Material for this exercise ::
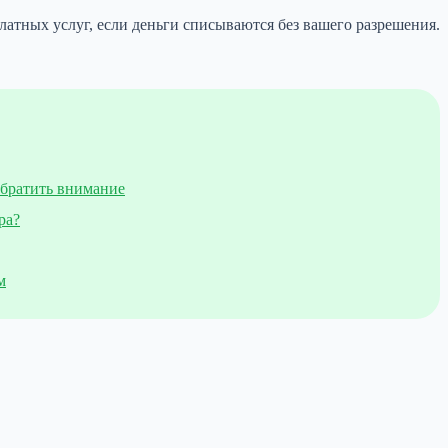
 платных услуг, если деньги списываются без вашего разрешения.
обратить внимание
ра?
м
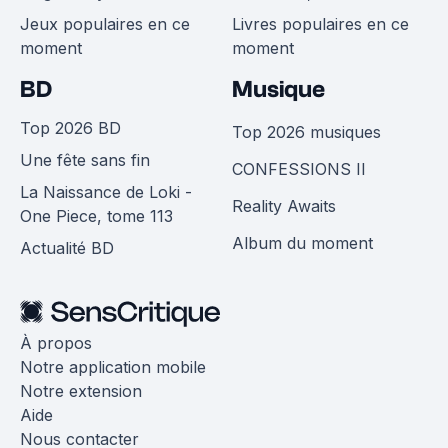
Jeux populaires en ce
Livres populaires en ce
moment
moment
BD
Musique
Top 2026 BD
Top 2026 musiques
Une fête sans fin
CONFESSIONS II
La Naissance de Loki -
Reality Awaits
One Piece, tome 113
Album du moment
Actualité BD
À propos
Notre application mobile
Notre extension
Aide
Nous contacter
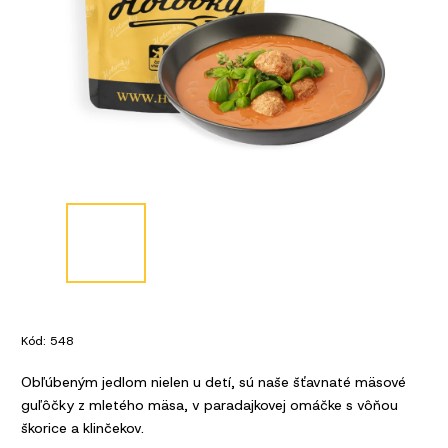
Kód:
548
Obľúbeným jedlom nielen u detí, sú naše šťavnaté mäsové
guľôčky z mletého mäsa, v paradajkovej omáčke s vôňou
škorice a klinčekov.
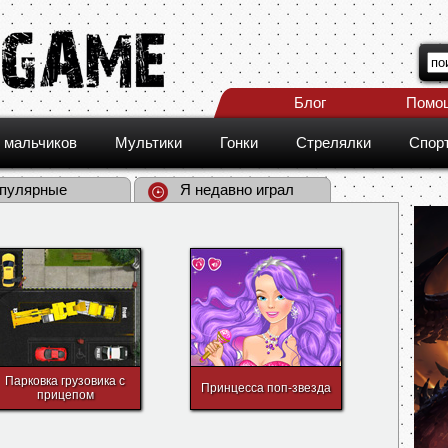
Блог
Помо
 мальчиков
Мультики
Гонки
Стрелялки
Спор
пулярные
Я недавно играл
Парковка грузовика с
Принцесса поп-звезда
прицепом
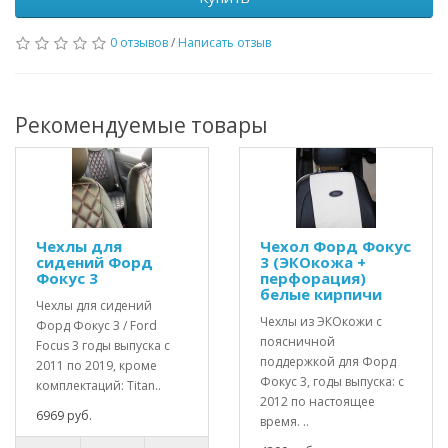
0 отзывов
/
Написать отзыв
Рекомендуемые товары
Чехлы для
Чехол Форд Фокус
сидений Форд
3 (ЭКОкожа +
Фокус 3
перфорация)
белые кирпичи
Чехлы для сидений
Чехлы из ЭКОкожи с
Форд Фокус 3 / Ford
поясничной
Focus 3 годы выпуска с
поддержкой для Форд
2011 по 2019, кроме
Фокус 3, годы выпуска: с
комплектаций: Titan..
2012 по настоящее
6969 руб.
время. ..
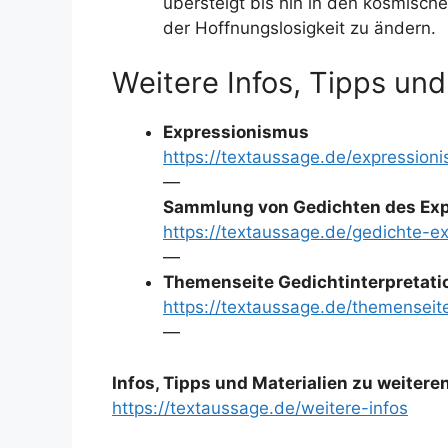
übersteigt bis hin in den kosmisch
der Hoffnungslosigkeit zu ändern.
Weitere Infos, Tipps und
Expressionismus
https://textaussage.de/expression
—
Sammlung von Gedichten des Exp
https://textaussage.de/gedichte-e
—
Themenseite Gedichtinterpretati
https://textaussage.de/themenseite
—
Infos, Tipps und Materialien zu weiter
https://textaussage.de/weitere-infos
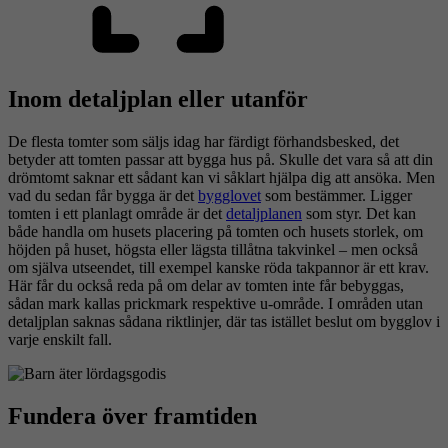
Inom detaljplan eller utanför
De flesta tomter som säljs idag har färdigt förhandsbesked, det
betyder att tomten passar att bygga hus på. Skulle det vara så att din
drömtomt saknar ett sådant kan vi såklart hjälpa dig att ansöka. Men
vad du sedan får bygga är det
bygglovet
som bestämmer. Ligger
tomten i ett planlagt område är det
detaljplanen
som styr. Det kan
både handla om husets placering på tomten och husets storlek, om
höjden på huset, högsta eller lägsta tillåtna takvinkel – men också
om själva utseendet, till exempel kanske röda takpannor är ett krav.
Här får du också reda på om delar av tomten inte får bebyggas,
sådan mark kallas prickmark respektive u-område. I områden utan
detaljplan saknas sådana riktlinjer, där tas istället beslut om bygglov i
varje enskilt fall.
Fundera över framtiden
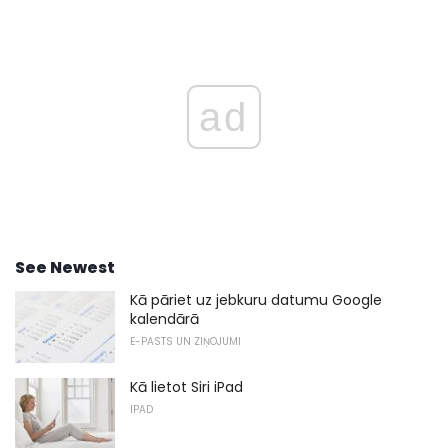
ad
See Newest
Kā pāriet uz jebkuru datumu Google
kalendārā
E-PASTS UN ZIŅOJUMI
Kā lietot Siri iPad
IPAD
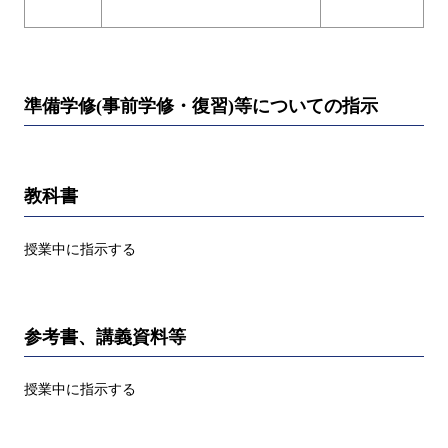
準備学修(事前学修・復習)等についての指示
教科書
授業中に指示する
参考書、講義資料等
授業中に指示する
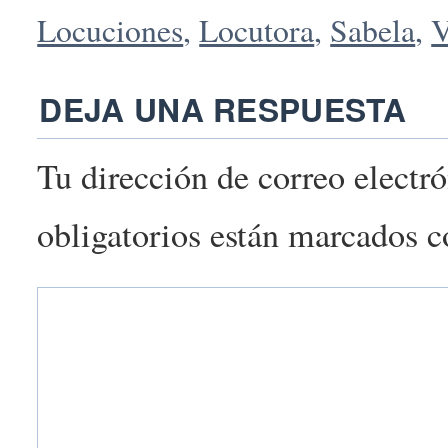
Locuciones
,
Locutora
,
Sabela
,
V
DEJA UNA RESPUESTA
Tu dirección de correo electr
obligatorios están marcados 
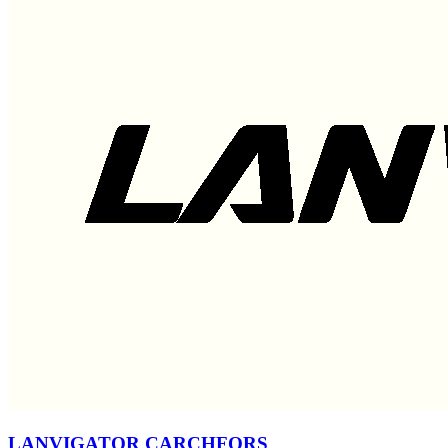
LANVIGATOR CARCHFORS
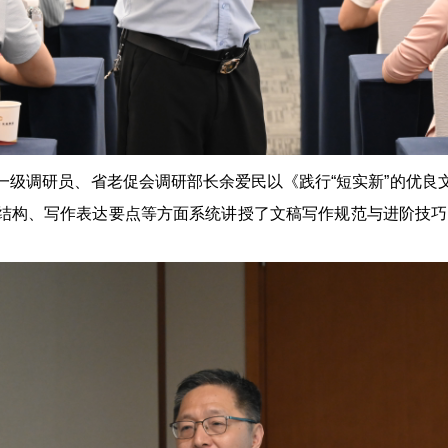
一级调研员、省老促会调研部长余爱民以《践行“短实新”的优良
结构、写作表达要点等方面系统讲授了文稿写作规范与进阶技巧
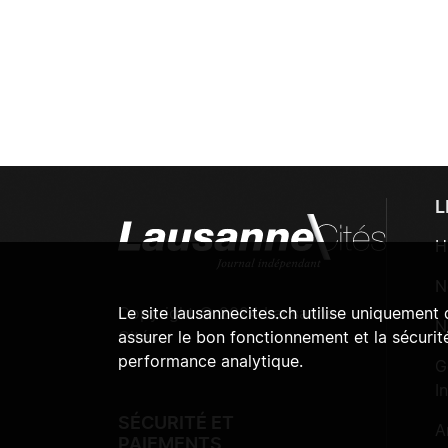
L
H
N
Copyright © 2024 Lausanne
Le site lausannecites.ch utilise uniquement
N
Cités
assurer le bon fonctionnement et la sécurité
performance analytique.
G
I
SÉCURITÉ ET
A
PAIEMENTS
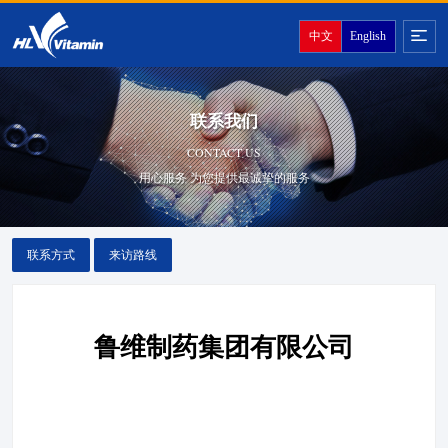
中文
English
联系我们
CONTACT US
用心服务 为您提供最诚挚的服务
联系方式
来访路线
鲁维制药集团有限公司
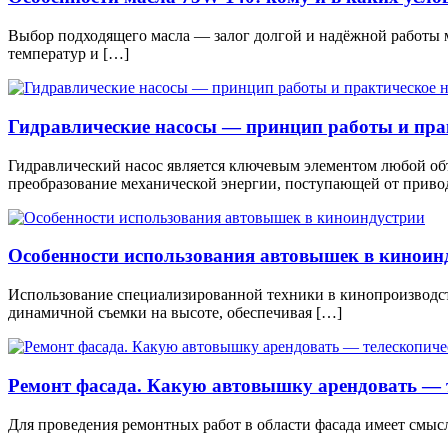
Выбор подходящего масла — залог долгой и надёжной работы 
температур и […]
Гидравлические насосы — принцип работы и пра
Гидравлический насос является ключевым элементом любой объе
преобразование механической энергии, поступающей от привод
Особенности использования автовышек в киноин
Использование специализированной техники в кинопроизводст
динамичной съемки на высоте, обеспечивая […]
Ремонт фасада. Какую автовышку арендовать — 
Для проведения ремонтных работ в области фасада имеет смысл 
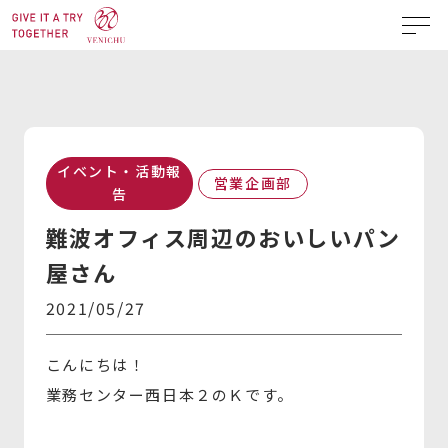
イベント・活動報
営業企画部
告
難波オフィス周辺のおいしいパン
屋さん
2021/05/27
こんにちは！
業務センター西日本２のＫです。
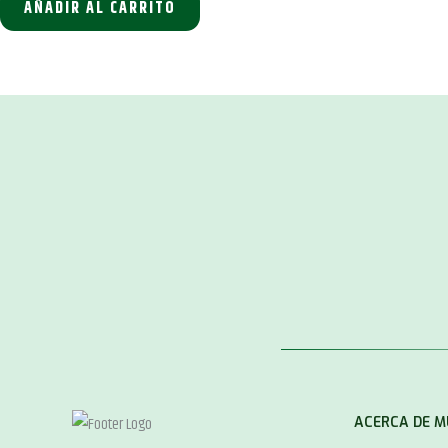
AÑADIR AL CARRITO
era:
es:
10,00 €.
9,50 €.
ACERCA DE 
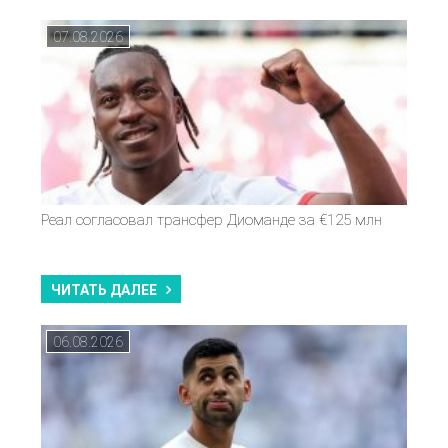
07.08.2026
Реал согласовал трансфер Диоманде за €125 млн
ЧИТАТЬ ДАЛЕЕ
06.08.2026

What to do :: Report how many lines of the records above contain the word "också", giving only the number.

Exercise result :: 2